# What the exercise asks
Tally the lines in the following entries that include the word "Formularz"; state only the total.

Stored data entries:
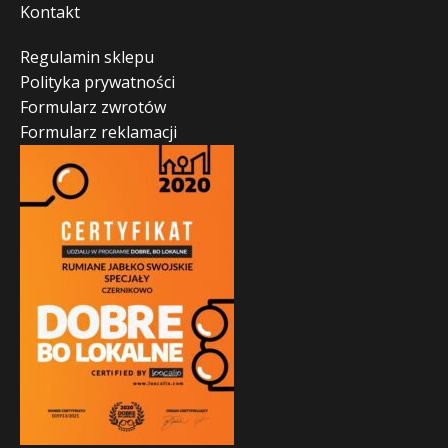
Kontakt
Regulamin sklepu
Polityka prywatności
Formularz zwrotów
Formularz reklamacji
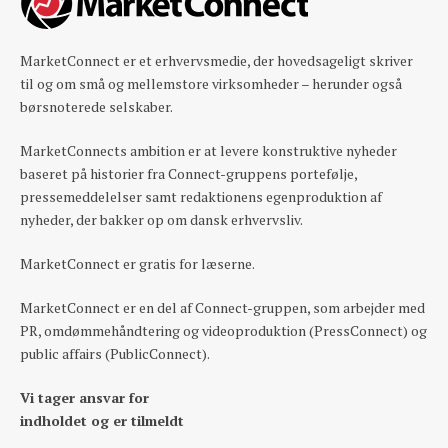
MarketConnect er et erhvervsmedie, der hovedsageligt skriver
til og om små og mellemstore virksomheder – herunder også
børsnoterede selskaber.
MarketConnects ambition er at levere konstruktive nyheder
baseret på historier fra Connect-gruppens portefølje,
pressemeddelelser samt redaktionens egenproduktion af
nyheder, der bakker op om dansk erhvervsliv.
MarketConnect er gratis for læserne.
MarketConnect er en del af Connect-gruppen, som arbejder med
PR, omdømmehåndtering og videoproduktion (PressConnect) og
public affairs (PublicConnect).
Vi tager ansvar for
indholdet og er tilmeldt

# Your solution
2